Yeni nesiller, sanırım dili nedeniyle Tevfik Fikret'e uzak kaldılar...

"Üniversiteli Kadınlar Derneği var, onlar bir toplantı yaptılar, çok kalabalıktı ve o kadınlara Fikret'i anlattım. Hepsi, ‘siz bize Fikret'i tanıttınız, bilmiyorduk' dediler. Kadınlar deyince diyor ki Tevfik Fikret "Elbet sefil olursa kadın alçalır beşer."

Kadınlara uygulanan şiddete daha o zamanlardan karşı çıkıyor.
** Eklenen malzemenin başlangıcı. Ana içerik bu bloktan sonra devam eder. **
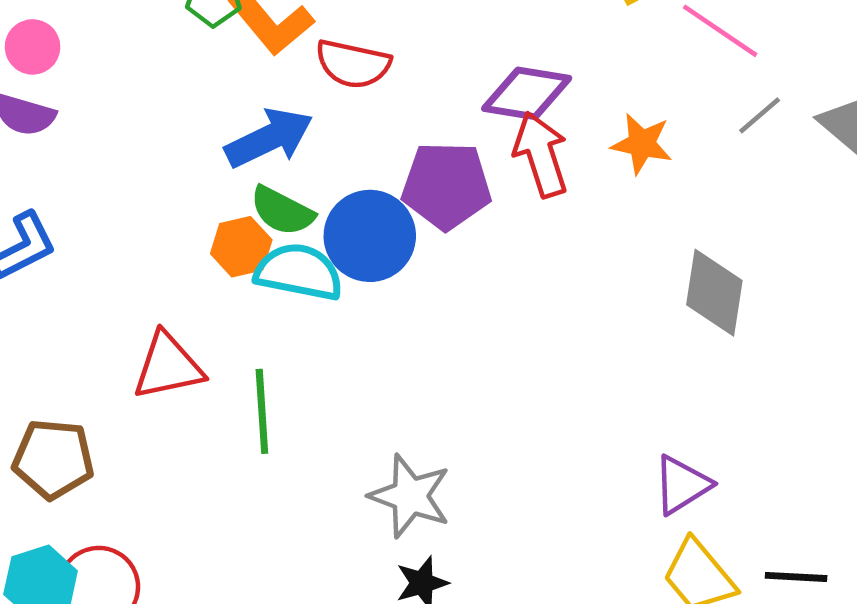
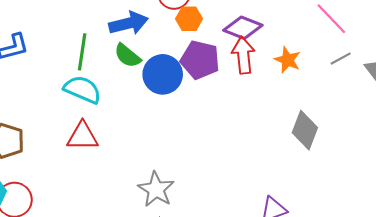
orange hexagon: (241, 247) -> (189, 19), moved
cyan semicircle: (299, 272) -> (82, 90), moved
red triangle: (168, 366) -> (83, 136), moved
green line: (262, 411) -> (82, 52), moved

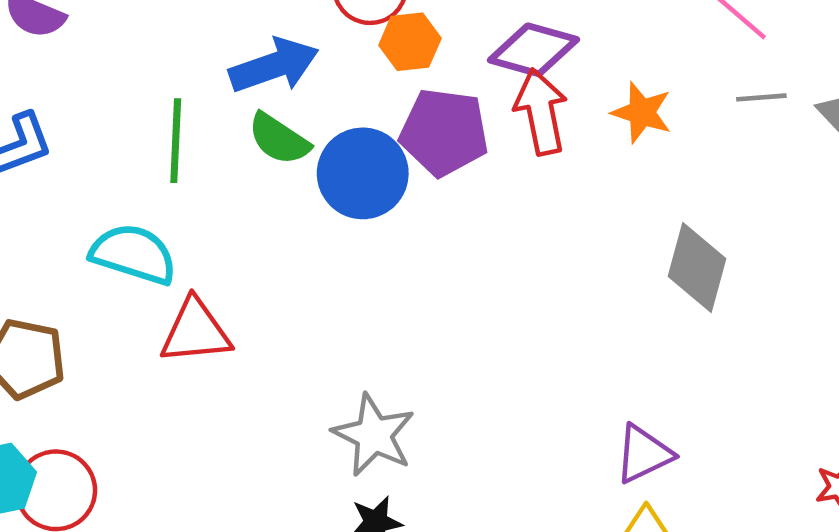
gray line: (341, 59) -> (761, 97), turned 30
cyan semicircle: (82, 90) -> (134, 254), moved

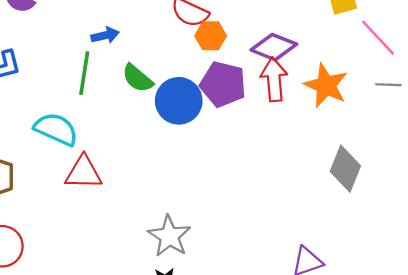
blue arrow: (274, 65) -> (105, 35), moved, size x0.6
orange star: (642, 112) -> (326, 86), size x1.4

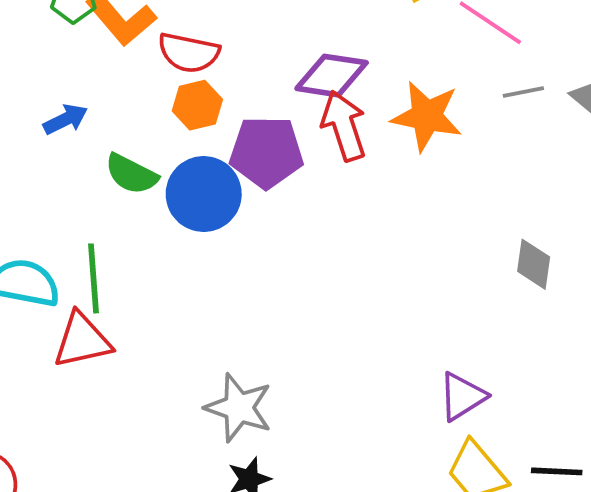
orange hexagon: (211, 36) -> (197, 105), moved
green line: (84, 73) -> (94, 278), moved
gray diamond: (345, 169) -> (534, 264), moved, size x0.7

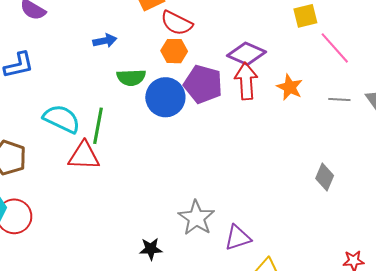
gray line: (523, 92) -> (339, 99), moved
orange star: (427, 116) -> (290, 87), size x0.7
green semicircle: (131, 174) -> (131, 77), turned -44
purple triangle: (462, 396) -> (238, 238), moved
gray star: (239, 408) -> (196, 218), moved

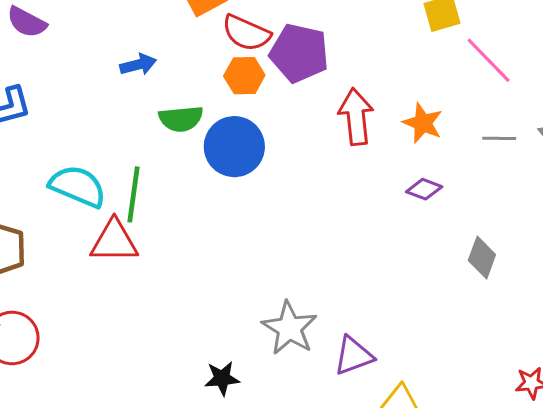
purple diamond: (247, 54) -> (424, 189), moved, size x0.6
purple pentagon: (203, 84) -> (299, 53), moved

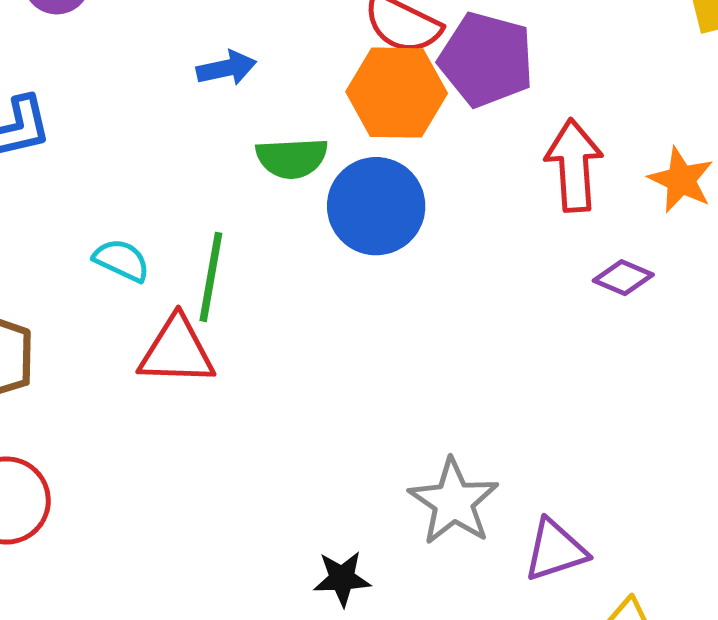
orange hexagon: (244, 76) -> (397, 93), size x1.5
cyan semicircle: (78, 186) -> (122, 260), size x0.6
purple diamond: (424, 189) -> (623, 278), moved

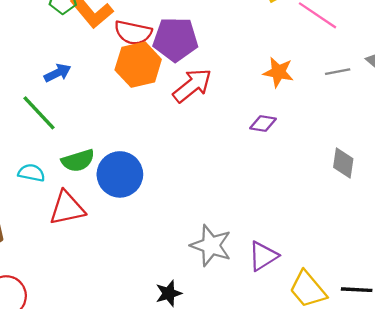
green semicircle: (292, 158) -> (78, 161), moved
red arrow: (574, 165) -> (192, 86), moved, turned 69
blue circle: (376, 206) -> (120, 174), moved
green line: (211, 277) -> (39, 113), moved, turned -39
"Çok iyi bir noktaya değindiniz. Basında, edebiyatta kadınların ezilmesine karşı ilk başkaldıran Fikret. Ablası Sıdıka'nın ölümünün ardından ‘Hemşirem İçin' başlıklı bir şiiri var Hac yolunda ölen annesine seslenerek başlayan. ‘Tırnak, çamur, tokat mıydı senin kısmetin?' diyor. Kız kardeşi Sıdıka, - kendisinden 7 yaş büyük galiba - kendisinden çok şey öğrenmiş Fikret. Sonra evlendirmişler. Ahmet Hikmet Müftüoğlu var, o da Servet-i Fünunculardan, sonra hariciyeci, sonra konsolos, elçi oldu falan. Onu da nereden biliyorum, babamın arkadaşıydı. Bu Ahmet Hikmet'in ağabeyiyle evleniyor Sıdıka, ama adam hakaretler ediyor, dövüyor falan. Sıdıka işkence içinde geliyor ağlıyor Fikret'e. Fikret, boşan diyor, yapamam diyor olmaz diyor ve genç yaşta acılar içinde ölüyor. İşte onun üzerine kadın işkencesine karşı koyan ‘alçalır beşer' şiirini yazıyor. Bunu Atatürk, Nutuk'ta da söylüyor."